守中小聲嘀咕道:“這是趕上什麽好事了?抗個麻袋還跑得那麽快。”
封慕塵還未開口,前方先傳來了嚷嚷聲。
“兄弟們!快來快來!”
“猜猜我撿了個啥!”
“我撿了個小美人嘿嘿!哥幾個!一起來快活快活!”
“我呸!潑賊!”
聽得這肆無忌憚放蕩的言論,守中怒罵一聲,邊召出腰刀,腳下生風,直朝那夥人奔去。
可等二人穿透迷霧,方才還近在耳旁的淫丨笑聲卻倏然全無,仿佛被霧一口吞盡。
“人呢?人呢?”守中忍不住喊出聲來,“怎麽突然不見了?”
地上腳印淩亂,那些人分明剛剛還在這裏,怎麽會一息之間就消失得無影無蹤的?
“我們可是聽見聲音馬上就過來的,沒理由讓他們跑了啊。”
守中又說了兩句,見身後沒回應,回頭一看,封陰使人呢?
封慕塵也已經發現了異樣,不過幾步路的距離,他和守中二人就走散了。只不過他可不像守中無頭蒼蠅似的亂沖,在北寒瘴地這種上古禁地找人,就跟抓瞎沒什麽區別。

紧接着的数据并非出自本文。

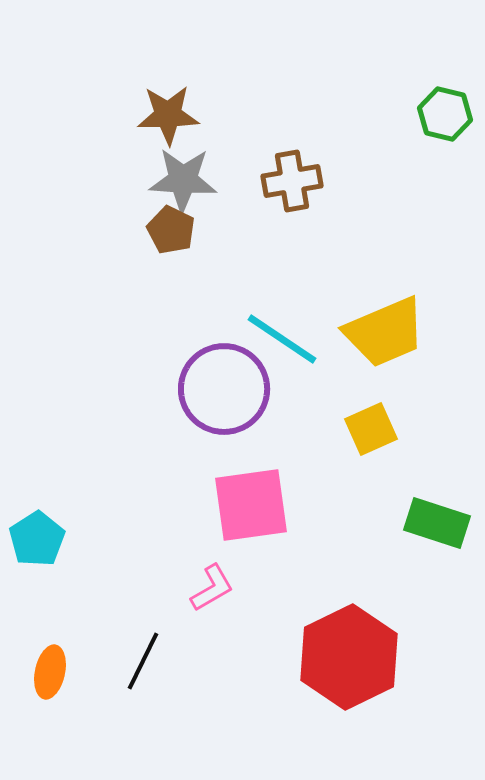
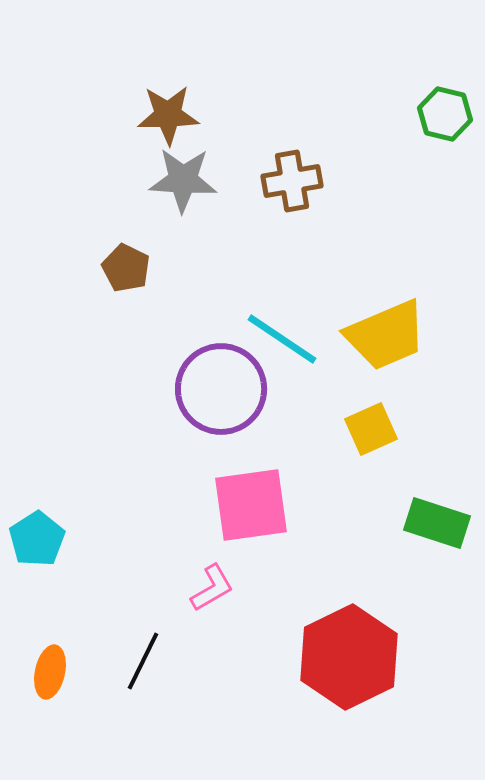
brown pentagon: moved 45 px left, 38 px down
yellow trapezoid: moved 1 px right, 3 px down
purple circle: moved 3 px left
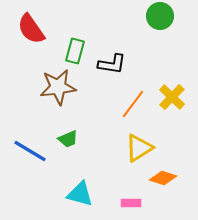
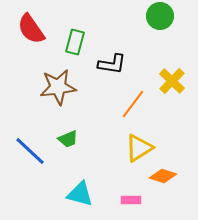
green rectangle: moved 9 px up
yellow cross: moved 16 px up
blue line: rotated 12 degrees clockwise
orange diamond: moved 2 px up
pink rectangle: moved 3 px up
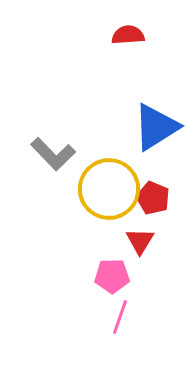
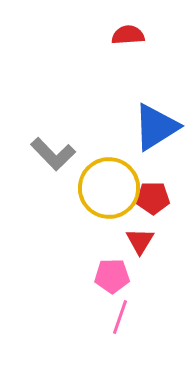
yellow circle: moved 1 px up
red pentagon: rotated 24 degrees counterclockwise
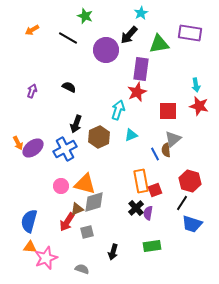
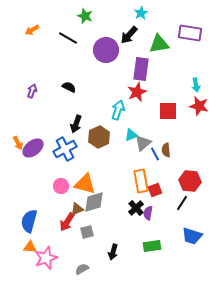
gray triangle at (173, 139): moved 30 px left, 4 px down
red hexagon at (190, 181): rotated 10 degrees counterclockwise
blue trapezoid at (192, 224): moved 12 px down
gray semicircle at (82, 269): rotated 48 degrees counterclockwise
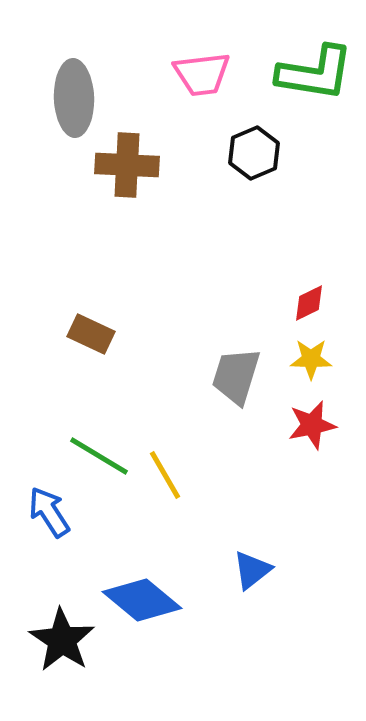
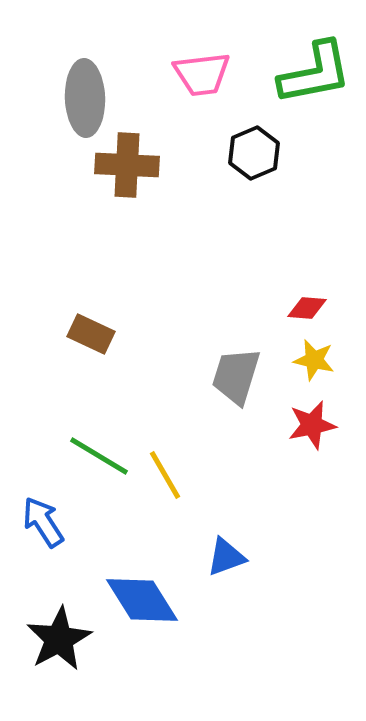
green L-shape: rotated 20 degrees counterclockwise
gray ellipse: moved 11 px right
red diamond: moved 2 px left, 5 px down; rotated 30 degrees clockwise
yellow star: moved 3 px right, 1 px down; rotated 12 degrees clockwise
blue arrow: moved 6 px left, 10 px down
blue triangle: moved 26 px left, 13 px up; rotated 18 degrees clockwise
blue diamond: rotated 18 degrees clockwise
black star: moved 3 px left, 1 px up; rotated 10 degrees clockwise
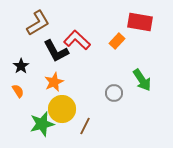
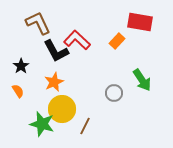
brown L-shape: rotated 84 degrees counterclockwise
green star: rotated 30 degrees clockwise
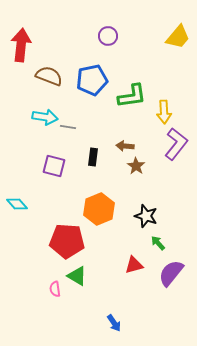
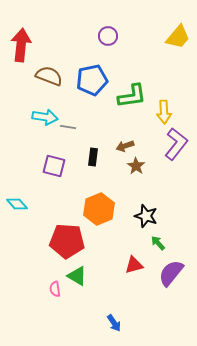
brown arrow: rotated 24 degrees counterclockwise
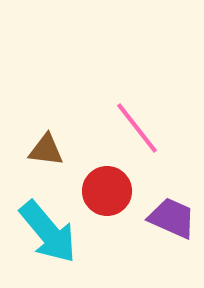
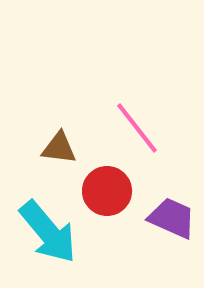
brown triangle: moved 13 px right, 2 px up
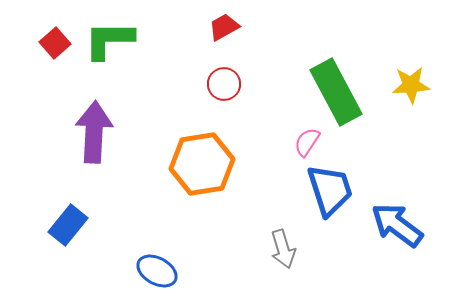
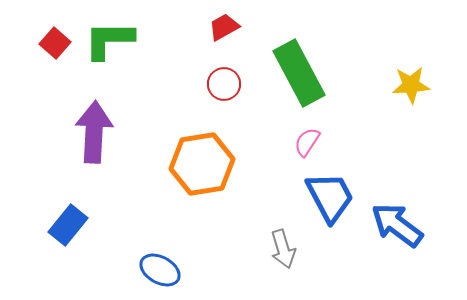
red square: rotated 8 degrees counterclockwise
green rectangle: moved 37 px left, 19 px up
blue trapezoid: moved 7 px down; rotated 10 degrees counterclockwise
blue ellipse: moved 3 px right, 1 px up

他早将自己的靈力留在了赤栾神木的樹腳下,此時張開神識探尋了一下,見沒有守中的蹤跡,便回撤到了赤栾神木下。
正想着換個方向走,就聽見——
“嗚嗚嗚……”
神木後方,傳來了若有若無的啜泣聲。
封慕塵神色一斂,收斂氣息,放輕腳步。掌中靈力悄然凝聚,只待對方現形。
他小心翼翼地繞到樹後,甫一轉過去,頓時愣住了。只見一個瘦小的背影蜷縮在樹下,衣衫褴褛,墨發散亂,是個尚未及笄的小娘子模樣。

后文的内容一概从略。